It’s these epic mountains that lure most travellers to Nepal. From the moment you arrive in Kathmandu, you will notice that far more tourists wear trekking boots than flip-flops or sandals. And it is here that finding a trekking gear shop is about as difficult as finding a casino in Vegas. Nepal is a trekkers’ paradise.
But Nepal wouldn’t be half the destination it is without all leading up to those revered mountains!
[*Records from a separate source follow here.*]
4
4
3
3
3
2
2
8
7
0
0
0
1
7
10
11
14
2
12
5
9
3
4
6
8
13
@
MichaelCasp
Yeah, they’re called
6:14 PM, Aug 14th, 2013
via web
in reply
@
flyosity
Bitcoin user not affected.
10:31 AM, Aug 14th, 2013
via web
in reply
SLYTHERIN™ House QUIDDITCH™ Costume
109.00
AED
Nepal is a multi-sensory journey, from the utter chaos of Kathmandu to the kind Nepalese — always greeting you with a warm Namaste — to the delicious Nepali food and ancient Hindu temples.
I visited Nepal in 2017 and have now completely rewritten and updated this guide. Read along as you start planning your trip to Nepal, or simply to get a sense of what travelling in Nepal is like.
Plan your Nepal trip
Trekking in Nepal
A trip to Nepal doesn’t have to involve trekking, but it would be weird if it did not.
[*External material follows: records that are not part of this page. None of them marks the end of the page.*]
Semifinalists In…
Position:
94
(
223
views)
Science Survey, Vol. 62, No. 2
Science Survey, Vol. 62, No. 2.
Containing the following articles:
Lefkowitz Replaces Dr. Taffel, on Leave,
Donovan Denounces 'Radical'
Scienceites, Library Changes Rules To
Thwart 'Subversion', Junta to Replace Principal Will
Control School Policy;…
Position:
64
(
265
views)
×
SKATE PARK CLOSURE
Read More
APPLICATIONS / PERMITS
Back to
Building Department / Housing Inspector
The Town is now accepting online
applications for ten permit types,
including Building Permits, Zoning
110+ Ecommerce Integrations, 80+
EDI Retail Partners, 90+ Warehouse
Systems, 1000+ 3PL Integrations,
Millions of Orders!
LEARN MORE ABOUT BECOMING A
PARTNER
After all, Nepal is known as one of the world’s best places for trekking — not just thanks to the epic Himalayas, but because trekking is so accessible and well-supported in Nepal.
Mt. Everest gets all the media attention, but you don’t need to be a super pro trekker (or mountaineer) to experience the majesty of the Himalayas. While there are some daunting 20+ day traverses, there are also plenty of shorter treks suitable for beginners.
What makes the logistics relatively easy is that many trails pass through mountain villages where you can eat and sleep. The more remote trails are dotted with tea houses, a lodge offering basic accommodation and food for just a few dollars worth of rupees a night. For an extra fee, some tea houses may even let you shower or charge your electronics.
In case you were wondering, yes, they also serve tea.
The tea houses and villages eliminate the need for camping and provide a reliable support network on most routes. Besides this, trained guides and porters are cheap by Western standards; about $10-$15 per day for a guide or $5-$10 for a porter (someone who can carry your luggage on the trek).
It may seem a bit decadent to hire porters or a guide, but this service provides a valuable source of income to Nepal. Even more capable hikers may hire some support, and this is encouraged and highly appreciated in Nepal. In saying this, it is also possible to trek certain routes independently.
While trekking in Nepal is very well-supported, it’s nevertheless important to get some travel insurance for your trip to Nepal.
This is not just some rote advice. During my trek, I met an Australian who had severely injured his knee and urgently needed a helicopter ride back to Kathmandu. As the chuga-chuga of the helicopter approached the tea house, he was definitely bragging to everyone how his insurance was the best money he ever spent. His insurance covered this emergency in full, a cost of well over $10,000.
I’m saying this just so you can be like this guy and not the person who has to spend $10,000 on a medivac!
There are many travel insurance providers, though I like to recommend Heymondo (I’m an affiliate partner while using them myself). If you plan to hike above 3000m, be sure to get their ‘adventure sports’ add-on. For hikes under 3000m, the standard Heymondo package will suffice.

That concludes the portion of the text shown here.